** What is being asked **
Print all the records exactly as they stand.

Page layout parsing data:
BEGIN
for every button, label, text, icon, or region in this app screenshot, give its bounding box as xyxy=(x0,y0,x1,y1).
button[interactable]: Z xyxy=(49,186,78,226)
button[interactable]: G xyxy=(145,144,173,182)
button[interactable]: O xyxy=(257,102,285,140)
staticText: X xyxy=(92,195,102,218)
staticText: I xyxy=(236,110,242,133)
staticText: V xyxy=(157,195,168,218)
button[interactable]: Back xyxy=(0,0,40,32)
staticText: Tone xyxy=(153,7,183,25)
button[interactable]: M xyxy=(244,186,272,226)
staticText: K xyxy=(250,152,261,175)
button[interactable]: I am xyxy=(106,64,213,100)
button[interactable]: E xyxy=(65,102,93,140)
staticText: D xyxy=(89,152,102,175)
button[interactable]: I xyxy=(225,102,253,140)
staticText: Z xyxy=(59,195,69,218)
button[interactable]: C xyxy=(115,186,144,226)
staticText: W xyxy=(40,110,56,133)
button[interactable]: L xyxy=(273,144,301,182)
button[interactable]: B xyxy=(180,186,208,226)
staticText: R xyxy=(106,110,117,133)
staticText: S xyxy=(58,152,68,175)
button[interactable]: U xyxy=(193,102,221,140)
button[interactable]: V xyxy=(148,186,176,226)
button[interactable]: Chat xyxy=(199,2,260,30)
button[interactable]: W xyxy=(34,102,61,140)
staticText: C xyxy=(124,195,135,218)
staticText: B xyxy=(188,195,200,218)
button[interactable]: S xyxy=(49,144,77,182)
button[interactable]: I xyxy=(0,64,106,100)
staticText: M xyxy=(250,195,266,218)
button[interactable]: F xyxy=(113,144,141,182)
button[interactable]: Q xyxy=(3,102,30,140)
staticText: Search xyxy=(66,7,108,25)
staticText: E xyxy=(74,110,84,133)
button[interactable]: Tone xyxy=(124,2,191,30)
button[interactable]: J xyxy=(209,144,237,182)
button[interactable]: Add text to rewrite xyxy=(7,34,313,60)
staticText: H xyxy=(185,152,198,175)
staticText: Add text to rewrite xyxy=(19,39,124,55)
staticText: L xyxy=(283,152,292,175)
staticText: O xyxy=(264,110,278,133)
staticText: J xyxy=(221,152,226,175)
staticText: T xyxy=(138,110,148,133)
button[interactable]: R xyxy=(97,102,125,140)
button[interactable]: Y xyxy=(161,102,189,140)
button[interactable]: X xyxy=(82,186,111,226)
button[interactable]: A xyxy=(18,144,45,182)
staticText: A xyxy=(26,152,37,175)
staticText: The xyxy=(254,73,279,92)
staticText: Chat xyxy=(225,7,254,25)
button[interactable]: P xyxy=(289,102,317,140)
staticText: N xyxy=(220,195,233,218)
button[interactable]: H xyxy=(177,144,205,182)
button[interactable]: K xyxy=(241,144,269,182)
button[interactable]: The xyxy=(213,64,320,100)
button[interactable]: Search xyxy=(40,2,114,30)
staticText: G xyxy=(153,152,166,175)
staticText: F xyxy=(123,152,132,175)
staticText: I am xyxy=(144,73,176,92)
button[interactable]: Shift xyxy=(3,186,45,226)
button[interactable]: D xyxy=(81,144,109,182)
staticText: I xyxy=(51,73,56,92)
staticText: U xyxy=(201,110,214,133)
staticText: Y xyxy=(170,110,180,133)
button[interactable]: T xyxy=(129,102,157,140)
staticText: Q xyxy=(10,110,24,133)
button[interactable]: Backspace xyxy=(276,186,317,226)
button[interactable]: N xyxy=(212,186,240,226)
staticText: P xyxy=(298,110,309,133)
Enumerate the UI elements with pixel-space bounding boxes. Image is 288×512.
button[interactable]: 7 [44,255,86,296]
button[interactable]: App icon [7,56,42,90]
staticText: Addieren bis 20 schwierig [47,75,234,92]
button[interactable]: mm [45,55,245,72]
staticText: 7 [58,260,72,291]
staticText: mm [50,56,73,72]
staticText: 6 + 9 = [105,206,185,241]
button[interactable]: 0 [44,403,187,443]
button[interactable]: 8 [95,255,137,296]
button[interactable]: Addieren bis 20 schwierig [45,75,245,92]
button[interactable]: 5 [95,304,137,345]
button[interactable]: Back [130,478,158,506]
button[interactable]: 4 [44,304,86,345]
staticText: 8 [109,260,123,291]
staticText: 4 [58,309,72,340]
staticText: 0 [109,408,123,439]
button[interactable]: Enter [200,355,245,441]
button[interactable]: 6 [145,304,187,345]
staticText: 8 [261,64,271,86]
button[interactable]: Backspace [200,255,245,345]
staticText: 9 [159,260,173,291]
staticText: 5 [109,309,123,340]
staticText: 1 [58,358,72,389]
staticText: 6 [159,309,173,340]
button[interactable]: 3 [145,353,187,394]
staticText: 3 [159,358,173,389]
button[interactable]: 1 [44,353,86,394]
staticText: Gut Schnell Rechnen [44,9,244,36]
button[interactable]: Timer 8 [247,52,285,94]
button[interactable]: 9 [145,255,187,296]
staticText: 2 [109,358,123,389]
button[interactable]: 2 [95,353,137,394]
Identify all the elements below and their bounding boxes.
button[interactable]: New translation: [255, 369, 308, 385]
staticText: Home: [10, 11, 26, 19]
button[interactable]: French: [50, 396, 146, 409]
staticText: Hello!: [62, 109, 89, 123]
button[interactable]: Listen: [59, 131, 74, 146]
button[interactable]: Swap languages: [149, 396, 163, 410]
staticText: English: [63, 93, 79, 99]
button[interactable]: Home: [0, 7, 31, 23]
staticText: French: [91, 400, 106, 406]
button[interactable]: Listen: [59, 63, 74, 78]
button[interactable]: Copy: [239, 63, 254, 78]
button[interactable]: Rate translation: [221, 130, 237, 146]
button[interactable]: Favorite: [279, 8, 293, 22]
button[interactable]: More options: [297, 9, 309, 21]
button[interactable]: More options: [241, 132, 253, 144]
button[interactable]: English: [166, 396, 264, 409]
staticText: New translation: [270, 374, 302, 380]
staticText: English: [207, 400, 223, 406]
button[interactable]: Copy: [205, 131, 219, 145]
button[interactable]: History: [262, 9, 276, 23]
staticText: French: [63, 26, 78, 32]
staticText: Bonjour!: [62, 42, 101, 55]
END
** Task answer **
for every button, label, text, icon, or region in this app screenshot, give its bounding box as xyxy=(x0,y0,x1,y1).
button[interactable]: Z xyxy=(49,186,78,226)
button[interactable]: G xyxy=(145,144,173,182)
button[interactable]: O xyxy=(257,102,285,140)
staticText: X xyxy=(92,195,102,218)
staticText: I xyxy=(236,110,242,133)
staticText: V xyxy=(157,195,168,218)
button[interactable]: Back xyxy=(0,0,40,32)
staticText: Tone xyxy=(153,7,183,25)
button[interactable]: M xyxy=(244,186,272,226)
staticText: K xyxy=(250,152,261,175)
button[interactable]: I am xyxy=(106,64,213,100)
button[interactable]: E xyxy=(65,102,93,140)
staticText: D xyxy=(89,152,102,175)
button[interactable]: I xyxy=(225,102,253,140)
staticText: Z xyxy=(59,195,69,218)
button[interactable]: C xyxy=(115,186,144,226)
staticText: W xyxy=(40,110,56,133)
button[interactable]: L xyxy=(273,144,301,182)
button[interactable]: B xyxy=(180,186,208,226)
staticText: R xyxy=(106,110,117,133)
staticText: S xyxy=(58,152,68,175)
button[interactable]: U xyxy=(193,102,221,140)
button[interactable]: V xyxy=(148,186,176,226)
button[interactable]: Chat xyxy=(199,2,260,30)
button[interactable]: W xyxy=(34,102,61,140)
staticText: C xyxy=(124,195,135,218)
staticText: B xyxy=(188,195,200,218)
button[interactable]: S xyxy=(49,144,77,182)
button[interactable]: I xyxy=(0,64,106,100)
staticText: M xyxy=(250,195,266,218)
button[interactable]: F xyxy=(113,144,141,182)
button[interactable]: Q xyxy=(3,102,30,140)
staticText: Search xyxy=(66,7,108,25)
staticText: E xyxy=(74,110,84,133)
button[interactable]: Tone xyxy=(124,2,191,30)
button[interactable]: J xyxy=(209,144,237,182)
button[interactable]: Add text to rewrite xyxy=(7,34,313,60)
staticText: H xyxy=(185,152,198,175)
staticText: Add text to rewrite xyxy=(19,39,124,55)
staticText: L xyxy=(283,152,292,175)
staticText: O xyxy=(264,110,278,133)
staticText: J xyxy=(221,152,226,175)
staticText: T xyxy=(138,110,148,133)
button[interactable]: R xyxy=(97,102,125,140)
button[interactable]: Y xyxy=(161,102,189,140)
button[interactable]: X xyxy=(82,186,111,226)
button[interactable]: A xyxy=(18,144,45,182)
staticText: A xyxy=(26,152,37,175)
staticText: The xyxy=(254,73,279,92)
staticText: Chat xyxy=(225,7,254,25)
button[interactable]: P xyxy=(289,102,317,140)
staticText: N xyxy=(220,195,233,218)
button[interactable]: H xyxy=(177,144,205,182)
button[interactable]: K xyxy=(241,144,269,182)
button[interactable]: The xyxy=(213,64,320,100)
button[interactable]: Search xyxy=(40,2,114,30)
staticText: G xyxy=(153,152,166,175)
staticText: F xyxy=(123,152,132,175)
staticText: I am xyxy=(144,73,176,92)
button[interactable]: Shift xyxy=(3,186,45,226)
button[interactable]: D xyxy=(81,144,109,182)
staticText: I xyxy=(51,73,56,92)
staticText: U xyxy=(201,110,214,133)
staticText: Y xyxy=(170,110,180,133)
button[interactable]: T xyxy=(129,102,157,140)
staticText: Q xyxy=(10,110,24,133)
button[interactable]: Backspace xyxy=(276,186,317,226)
button[interactable]: N xyxy=(212,186,240,226)
staticText: P xyxy=(298,110,309,133)
Enumerate the UI elements with pixel-space bounding boxes. Image is 288×512.
button[interactable]: 7 [44,255,86,296]
button[interactable]: App icon [7,56,42,90]
staticText: Addieren bis 20 schwierig [47,75,234,92]
button[interactable]: mm [45,55,245,72]
staticText: 7 [58,260,72,291]
staticText: mm [50,56,73,72]
staticText: 6 + 9 = [105,206,185,241]
button[interactable]: 0 [44,403,187,443]
button[interactable]: 8 [95,255,137,296]
button[interactable]: Addieren bis 20 schwierig [45,75,245,92]
button[interactable]: 5 [95,304,137,345]
button[interactable]: Back [130,478,158,506]
button[interactable]: 4 [44,304,86,345]
staticText: 8 [109,260,123,291]
staticText: 4 [58,309,72,340]
staticText: 0 [109,408,123,439]
button[interactable]: Enter [200,355,245,441]
button[interactable]: 6 [145,304,187,345]
staticText: 8 [261,64,271,86]
button[interactable]: Backspace [200,255,245,345]
staticText: 9 [159,260,173,291]
staticText: 5 [109,309,123,340]
staticText: 1 [58,358,72,389]
staticText: 6 [159,309,173,340]
button[interactable]: 3 [145,353,187,394]
staticText: 3 [159,358,173,389]
button[interactable]: 1 [44,353,86,394]
staticText: Gut Schnell Rechnen [44,9,244,36]
button[interactable]: Timer 8 [247,52,285,94]
button[interactable]: 9 [145,255,187,296]
staticText: 2 [109,358,123,389]
button[interactable]: 2 [95,353,137,394]
Identify all the elements below and their bounding boxes.
button[interactable]: New translation: [255, 369, 308, 385]
staticText: Home: [10, 11, 26, 19]
button[interactable]: French: [50, 396, 146, 409]
staticText: Hello!: [62, 109, 89, 123]
button[interactable]: Listen: [59, 131, 74, 146]
button[interactable]: Swap languages: [149, 396, 163, 410]
staticText: English: [63, 93, 79, 99]
button[interactable]: Home: [0, 7, 31, 23]
staticText: French: [91, 400, 106, 406]
button[interactable]: Listen: [59, 63, 74, 78]
button[interactable]: Copy: [239, 63, 254, 78]
button[interactable]: Rate translation: [221, 130, 237, 146]
button[interactable]: Favorite: [279, 8, 293, 22]
button[interactable]: More options: [297, 9, 309, 21]
button[interactable]: More options: [241, 132, 253, 144]
button[interactable]: English: [166, 396, 264, 409]
staticText: New translation: [270, 374, 302, 380]
staticText: English: [207, 400, 223, 406]
button[interactable]: Copy: [205, 131, 219, 145]
button[interactable]: History: [262, 9, 276, 23]
staticText: French: [63, 26, 78, 32]
staticText: Bonjour!: [62, 42, 101, 55]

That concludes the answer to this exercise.